Bright Data supports scraping these social media platforms:

Platform	Profiles	Posts	Comments	Reels/Videos
Twitter/X	✅	✅	-	-
Reddit	-	✅	✅	-
YouTube	✅	✅	✅	-
Instagram	✅	✅	✅	✅
TikTok	✅	✅	✅	-
LinkedIn	✅	✅	-	-

How to Use

1. Trigger Scraping (Asynchronous)

Trigger a data collection job and get a snapshot_id for later retrieval.
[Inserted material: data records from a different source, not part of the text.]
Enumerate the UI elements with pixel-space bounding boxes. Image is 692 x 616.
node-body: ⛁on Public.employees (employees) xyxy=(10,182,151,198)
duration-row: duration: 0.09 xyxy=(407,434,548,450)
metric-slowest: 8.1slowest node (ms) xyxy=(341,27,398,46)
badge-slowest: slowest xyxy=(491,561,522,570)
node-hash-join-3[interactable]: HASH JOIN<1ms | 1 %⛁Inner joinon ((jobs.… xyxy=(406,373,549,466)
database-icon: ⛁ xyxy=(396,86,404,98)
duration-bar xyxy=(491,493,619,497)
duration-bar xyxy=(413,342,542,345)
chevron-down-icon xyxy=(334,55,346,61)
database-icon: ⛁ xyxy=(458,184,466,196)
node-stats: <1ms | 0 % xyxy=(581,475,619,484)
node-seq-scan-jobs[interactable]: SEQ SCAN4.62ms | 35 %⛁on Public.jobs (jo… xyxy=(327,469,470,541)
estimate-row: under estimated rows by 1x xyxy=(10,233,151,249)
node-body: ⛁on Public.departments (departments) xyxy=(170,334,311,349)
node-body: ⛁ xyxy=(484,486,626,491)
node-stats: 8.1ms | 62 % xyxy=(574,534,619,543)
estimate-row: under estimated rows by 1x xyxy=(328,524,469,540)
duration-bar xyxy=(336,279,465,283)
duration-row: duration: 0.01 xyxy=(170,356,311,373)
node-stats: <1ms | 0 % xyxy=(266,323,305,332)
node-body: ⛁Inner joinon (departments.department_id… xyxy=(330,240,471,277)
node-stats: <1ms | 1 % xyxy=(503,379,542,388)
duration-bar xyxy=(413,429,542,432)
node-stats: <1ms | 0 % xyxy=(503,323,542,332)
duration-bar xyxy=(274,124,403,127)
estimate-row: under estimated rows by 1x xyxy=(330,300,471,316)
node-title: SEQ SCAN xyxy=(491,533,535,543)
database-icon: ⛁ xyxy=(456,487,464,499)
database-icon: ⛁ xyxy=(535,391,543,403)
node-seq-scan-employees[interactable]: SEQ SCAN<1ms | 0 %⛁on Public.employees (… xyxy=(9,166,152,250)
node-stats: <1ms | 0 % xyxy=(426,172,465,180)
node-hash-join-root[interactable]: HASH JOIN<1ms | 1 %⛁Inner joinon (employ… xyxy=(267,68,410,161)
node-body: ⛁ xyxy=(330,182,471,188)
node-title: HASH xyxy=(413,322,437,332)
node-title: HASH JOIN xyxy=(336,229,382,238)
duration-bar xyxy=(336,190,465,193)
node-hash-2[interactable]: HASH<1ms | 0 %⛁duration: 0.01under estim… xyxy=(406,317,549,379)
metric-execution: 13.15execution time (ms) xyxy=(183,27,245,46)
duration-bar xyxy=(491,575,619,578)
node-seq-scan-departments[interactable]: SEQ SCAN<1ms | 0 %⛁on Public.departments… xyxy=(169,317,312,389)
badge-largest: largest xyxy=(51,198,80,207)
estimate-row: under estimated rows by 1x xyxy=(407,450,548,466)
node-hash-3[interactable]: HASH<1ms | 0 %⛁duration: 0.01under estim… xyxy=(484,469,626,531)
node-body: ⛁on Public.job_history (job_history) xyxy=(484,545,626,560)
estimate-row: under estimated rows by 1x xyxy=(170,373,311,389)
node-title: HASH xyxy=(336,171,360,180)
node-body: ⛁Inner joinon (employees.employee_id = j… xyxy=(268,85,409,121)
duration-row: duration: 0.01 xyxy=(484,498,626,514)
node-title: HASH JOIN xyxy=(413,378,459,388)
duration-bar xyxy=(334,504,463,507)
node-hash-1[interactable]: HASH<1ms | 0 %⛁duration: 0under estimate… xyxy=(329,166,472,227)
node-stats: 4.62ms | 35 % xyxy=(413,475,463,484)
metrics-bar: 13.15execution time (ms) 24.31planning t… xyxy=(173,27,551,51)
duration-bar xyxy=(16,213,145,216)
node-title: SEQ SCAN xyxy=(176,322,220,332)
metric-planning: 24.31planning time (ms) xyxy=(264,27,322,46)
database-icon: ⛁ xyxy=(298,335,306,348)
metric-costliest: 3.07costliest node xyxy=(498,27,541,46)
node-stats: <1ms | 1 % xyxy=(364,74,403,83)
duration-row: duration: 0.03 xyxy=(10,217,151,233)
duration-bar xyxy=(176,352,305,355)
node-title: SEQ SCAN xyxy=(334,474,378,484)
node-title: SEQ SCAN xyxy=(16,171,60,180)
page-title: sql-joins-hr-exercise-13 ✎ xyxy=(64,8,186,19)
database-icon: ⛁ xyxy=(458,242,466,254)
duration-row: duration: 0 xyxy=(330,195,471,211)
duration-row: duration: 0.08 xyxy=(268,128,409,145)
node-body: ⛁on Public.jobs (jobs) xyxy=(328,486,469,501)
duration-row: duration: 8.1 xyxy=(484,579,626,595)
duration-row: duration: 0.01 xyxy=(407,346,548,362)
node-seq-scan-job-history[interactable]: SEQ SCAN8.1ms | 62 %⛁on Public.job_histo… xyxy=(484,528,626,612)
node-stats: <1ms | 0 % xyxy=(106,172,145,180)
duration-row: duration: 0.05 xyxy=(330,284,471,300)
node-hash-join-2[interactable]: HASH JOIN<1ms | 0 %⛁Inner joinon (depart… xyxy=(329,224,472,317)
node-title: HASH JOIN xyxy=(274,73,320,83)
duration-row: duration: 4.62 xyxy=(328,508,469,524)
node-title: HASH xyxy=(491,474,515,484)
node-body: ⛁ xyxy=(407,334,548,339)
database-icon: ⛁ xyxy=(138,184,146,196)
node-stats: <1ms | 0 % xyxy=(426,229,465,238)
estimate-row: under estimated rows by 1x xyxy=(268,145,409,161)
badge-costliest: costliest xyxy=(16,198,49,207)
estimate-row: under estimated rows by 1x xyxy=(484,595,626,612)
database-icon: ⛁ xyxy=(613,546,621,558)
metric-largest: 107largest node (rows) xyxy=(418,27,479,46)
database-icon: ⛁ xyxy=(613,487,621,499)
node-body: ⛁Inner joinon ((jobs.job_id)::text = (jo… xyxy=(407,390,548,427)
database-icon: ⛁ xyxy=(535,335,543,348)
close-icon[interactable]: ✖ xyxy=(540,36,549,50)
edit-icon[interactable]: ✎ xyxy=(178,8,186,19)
Write to /tmp/brightdata_request.json:

json

[
  {"url": "https://twitter.com/username"},
  {"url": "https://twitter.com/username2"}
]

Then run (replace <dataset-id> with your actual dataset ID):

bash

curl -s -X POST "https://api.brightdata.com/datasets/v3/trigger?dataset_id=<dataset-id>" \
  -H "Authorization: Bearer $(printenv BRIGHTDATA_TOKEN)" \
  -H "Content-Type: application/json" \
  -d @/tmp/brightdata_request.json

Response:

json

{
  "snapshot_id": "s_m4x7enmven8djfqak"
}

2. Trigger Scraping (Synchronous)

Get results immediately in the response (for small requests).
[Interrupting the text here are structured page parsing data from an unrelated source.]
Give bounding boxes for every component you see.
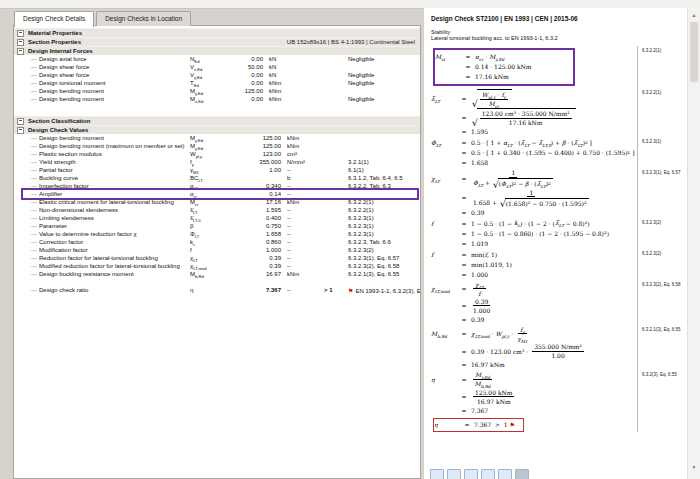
formula-symbol: ΦLT [431, 139, 457, 146]
table-row[interactable]: Design shear forceVy,Ed0.00kNNegligible [14, 71, 420, 79]
formula-final: η=7.367 > 1 ⚑ [424, 416, 688, 432]
symbol-text: kc [190, 239, 195, 245]
table-row[interactable]: Plastic section modulusWpl,y123.00cm³ [14, 150, 420, 158]
table-row[interactable]: Design bending momentMy,Ed125.00kNm [14, 134, 420, 142]
formula-symbol: Mb,Rd [431, 330, 457, 337]
row-desc: Design bending moment [14, 88, 190, 94]
scrollbar[interactable]: ▲ ▼ [687, 8, 700, 479]
group-row[interactable]: Material Properties [14, 28, 420, 37]
code-reference: 6.3.2.2(1) [637, 88, 688, 137]
row-unit: b [284, 175, 322, 181]
symbol-text: γM1 [190, 167, 199, 173]
toolbar-button-4[interactable] [481, 469, 495, 479]
error-flag-icon: ⚑ [510, 421, 515, 428]
symbol-text: ΦLT [190, 231, 199, 237]
table-row[interactable]: Elastic critical moment for lateral-tors… [14, 198, 420, 206]
equals-sign: = [457, 376, 471, 383]
tab-design-checks-in-location[interactable]: Design Checks in Location [96, 11, 191, 26]
table-row[interactable]: Reduction factor for lateral-torsional b… [14, 254, 420, 262]
table-row[interactable]: Design bending momentMy,Ed125.00kNm [14, 87, 420, 95]
formula-main: η=7.367 > 1 ⚑ [424, 416, 637, 432]
table-row[interactable]: Design torsional momentTEd0.00kNmNegligi… [14, 79, 420, 87]
table-row[interactable]: Correction factorkc0.860--6.3.2.3, Tab. … [14, 238, 420, 246]
collapse-icon[interactable] [17, 127, 24, 134]
collapse-icon[interactable] [17, 30, 24, 37]
row-note: 6.3.2.3, Tab. 6.6 [346, 239, 420, 245]
row-value: 355.000 [238, 159, 284, 165]
table-row[interactable]: Design shear forceVz,Ed50.00kN [14, 63, 420, 71]
formula-line: =16.97 kNm [431, 360, 637, 369]
row-symbol: kc [190, 239, 238, 245]
table-row[interactable]: Non-dimensional slendernessλ̄LT1.595--6.… [14, 206, 420, 214]
formula-expression: 125.00 kNm16.97 kNm [471, 389, 516, 405]
table-row[interactable]: Amplifierαcr0.14-- [14, 190, 420, 198]
row-note: ⚑EN 1993-1-1, 6.3.2(3), Eq. 6... [346, 287, 420, 294]
symbol-text: Mz,Ed [190, 96, 203, 102]
row-symbol: χLT [190, 255, 238, 261]
scroll-down-button[interactable]: ▼ [689, 461, 699, 472]
formula-main: χLT,mod=χLTf=0.391.000=0.39 [424, 280, 637, 325]
formula-area: Mcr=αcr · My,Ed=0.14 · 125.00 kNm=17.16 … [424, 46, 688, 432]
error-flag-icon: ⚑ [348, 288, 353, 294]
table-row[interactable]: Design check ratioη7.367--> 1⚑EN 1993-1-… [14, 286, 420, 294]
row-note: 6.3.2.3(1) [346, 215, 420, 221]
row-desc: Imperfection factor [14, 183, 190, 189]
equals-sign: = [457, 271, 471, 278]
collapse-icon[interactable] [17, 118, 24, 125]
design-check-report: Design Check ST2100 | EN 1993 | CEN | 20… [424, 8, 688, 479]
row-unit: N/mm² [284, 159, 322, 165]
row-note: 3.2.1(1) [346, 159, 420, 165]
formula-expression: 1ΦLT + √(ΦLT)2 − β · (λ̄LT)2 [471, 169, 556, 187]
toolbar-button-3[interactable] [464, 469, 478, 479]
equals-sign: = [457, 209, 471, 216]
toolbar-button-1[interactable] [430, 469, 444, 479]
table-row[interactable]: Design axial forceNEd0.00kNNegligible [14, 55, 420, 63]
table-row[interactable]: Modified reduction factor for lateral-to… [14, 262, 420, 270]
group-row[interactable]: Section Classification [14, 116, 420, 125]
equals-sign: = [457, 220, 471, 227]
table-row[interactable]: Buckling curveBCLTb6.3.1.2, Tab. 6.4, 6.… [14, 174, 420, 182]
equals-sign: = [457, 139, 471, 146]
toolbar-button-2[interactable] [447, 469, 461, 479]
table-row[interactable]: Design buckling resistance momentMb,Rd16… [14, 270, 420, 278]
table-row[interactable]: Modification factorf1.000--6.3.2.3(2) [14, 246, 420, 254]
formula-symbol: η [431, 376, 457, 383]
table-row[interactable]: Yield strengthfy355.000N/mm²3.2.1(1) [14, 158, 420, 166]
row-desc: Modified reduction factor for lateral-to… [14, 263, 190, 269]
table-row[interactable]: Parameterβ0.750--6.3.2.3(1) [14, 222, 420, 230]
collapse-icon[interactable] [17, 39, 24, 46]
formula-symbol: f [431, 220, 457, 227]
tab-design-check-details[interactable]: Design Check Details [14, 11, 94, 27]
collapse-icon[interactable] [17, 48, 24, 55]
toolbar-button-5[interactable] [498, 469, 512, 479]
table-row[interactable]: Partial factorγM11.00--6.1(1) [14, 166, 420, 174]
row-value: 1.658 [238, 231, 284, 237]
scroll-up-button[interactable]: ▲ [689, 9, 699, 20]
table-row[interactable]: Imperfection factorαLT0.340--6.3.2.2, Ta… [14, 182, 420, 190]
group-row[interactable]: Design Check Values [14, 125, 420, 134]
group-row[interactable]: Section PropertiesUB 152x89x16 | BS 4-1:… [14, 37, 420, 46]
formula-line: η=7.367 > 1 ⚑ [434, 420, 517, 429]
group-row[interactable]: Design Internal Forces [14, 46, 420, 55]
table-row[interactable]: Design bending momentMz,Ed0.00kNmNegligi… [14, 95, 420, 103]
symbol-text: TEd [190, 80, 199, 86]
symbol-text: λ̄LT [190, 207, 198, 213]
row-value: 0.00 [238, 96, 266, 102]
formula-expression: 1.595 [471, 128, 488, 135]
formula-block: Mcr=αcr · My,Ed=0.14 · 125.00 kNm=17.16 … [424, 46, 688, 88]
table-row[interactable]: Limiting slendernessλ̄LT,00.400--6.3.2.3… [14, 214, 420, 222]
row-desc: Buckling curve [14, 175, 190, 181]
table-row[interactable]: Design bending moment (maximum on member… [14, 142, 420, 150]
formula-line: =0.39 [431, 315, 637, 324]
formula-expression: 1 − 0.5 · (1 − 0.860) · (1 − 2 · (1.595 … [471, 230, 609, 237]
row-symbol: My,Ed [190, 88, 238, 94]
formula-expression: 0.39 · 123.00 cm³ · 355.000 N/mm²1.00 [471, 343, 586, 359]
symbol-text: η [190, 287, 193, 293]
formula-line: ΦLT=0.5 · [ 1 + αLT · (λ̄LT − λ̄LT,0) + … [431, 138, 637, 147]
row-symbol: Mb,Rd [190, 271, 238, 277]
equals-sign: = [457, 159, 471, 166]
row-desc: Design buckling resistance moment [14, 271, 190, 277]
scrollbar-thumb[interactable] [690, 22, 698, 82]
table-row[interactable]: Value to determine reduction factor χΦLT… [14, 230, 420, 238]
toolbar-button-6[interactable] [515, 469, 529, 479]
Write to /tmp/brightdata_request.json:

json

[
  {"url": "https://www.reddit.com/r/technology/comments/xxxxx"}
]

Then run (replace <dataset-id> with your actual dataset ID):

bash

curl -s -X POST "https://api.brightdata.com/datasets/v3/scrape?dataset_id=<dataset-id>" \
  -H "Authorization: Bearer $(printenv BRIGHTDATA_TOKEN)" \
  -H "Content-Type: application/json" \
  -d @/tmp/brightdata_request.json

3. Monitor Progress

Check the status of a scraping job (replace <snapshot-id> with your actual snapshot ID):

bash

curl -s "https://api.brightdata.com/datasets/v3/progress/<snapshot-id>" \
  -H "Authorization: Bearer $(printenv BRIGHTDATA_TOKEN)"

Response:

json

{
  "snapshot_id": "s_m4x7enmven8djfqak",
  "dataset_id": "gd_xxxxx",
  "status": "running"
}

Status values: running, ready, failed

4. Download Results

Once status is ready, download the collected data (replace <snapshot-id> with your actual snapshot ID):

bash

curl -s "https://api.brightdata.com/datasets/v3/snapshot/<snapshot-id>?format=json" \
  -H "Authorization: Bearer $(printenv BRIGHTDATA_TOKEN)"

5. List Snapshots

Get all your snapshots:

bash

curl -s "https://api.brightdata.com/datasets/v3/snapshots" \
  -H "Authorization: Bearer $(printenv BRIGHTDATA_TOKEN)" | jq '.[] | {snapshot_id, dataset_id, status}'

6. Cancel Snapshot

Cancel a running job (replace <snapshot-id> with your actual snapshot ID):

bash

curl -s -X POST "https://api.brightdata.com/datasets/v3/cancel?snapshot_id=<snapshot-id>" \
  -H "Authorization: Bearer $(printenv BRIGHTDATA_TOKEN)"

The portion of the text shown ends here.